The Taiwan Bicycle
Manufacturing Industry Review

Cheap Carbon Bikes Going International

Glenn Reeves

Heading into the summer of 2010 I posted on Giant’s strategy of offering entry-level carbon road bikes, the same price or cheaper than butted alloy models. Also see the followup post for the response of some other local companies to this.

This was a Taiwan-only experiment. If it showed promise, the offering would be extended to other markets. It seems that this will happen.

Over the 2010 summer the TCR Comp 1 did ok in Taiwan, gaining some visibility on the roads. It was most noticeable in cycling events with quite a few cyclists doing some of the most challenging climbs on it. It’s held its position over this 2011 summer season- you can see them around.

For a consumer who is upgrading to carbon or getting a first high(er) end bike, it’s probably an easy choice.

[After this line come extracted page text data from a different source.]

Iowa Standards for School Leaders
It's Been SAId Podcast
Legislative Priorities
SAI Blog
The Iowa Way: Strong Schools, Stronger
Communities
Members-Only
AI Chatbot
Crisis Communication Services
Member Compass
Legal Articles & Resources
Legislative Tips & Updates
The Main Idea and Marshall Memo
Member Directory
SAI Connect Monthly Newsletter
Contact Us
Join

Although a good quality butted alloy frame might be a bit more expensive, it will be similar weight, or  lighter, and importantly stiffer. The cheap carbon choice also seems to rely on a very basic wheelset. Upgrading to a better performing wheel set will add considerably to the cost.

Another issue is that you can crash an alloy frame and not really have to worry about it. Carbon, of course, has the issue of potential structural damage that can remain unseen and very hard to detect. To be really sure, you have to have it examined by X-ray.

High(er) Modulus Made in Taiwan

High end alloy frames, in Taiwan anyway, are becoming stuck in a hole between the cheap carbon and the higher modulus offerings. For paying around a 30% premium for high quality butted alloy or cheap carbon, a cyclist can get themselves a branded higher quality—(probably) lighter and (probably) stiffer—frame supplied with a decent wheelset (assuming Shimano 105/Ultegra or SRAM Apex/Rival groupsets).

Not so long ago a local racer sponsored by a very big brand mentioned that if he did not get his carbon bikes for free, he would personally not buy one, being very satisfied with the performance of alloy alternatives. That’s a view that I also share . But we are probably in the minority when it comes to the mass market as a whole.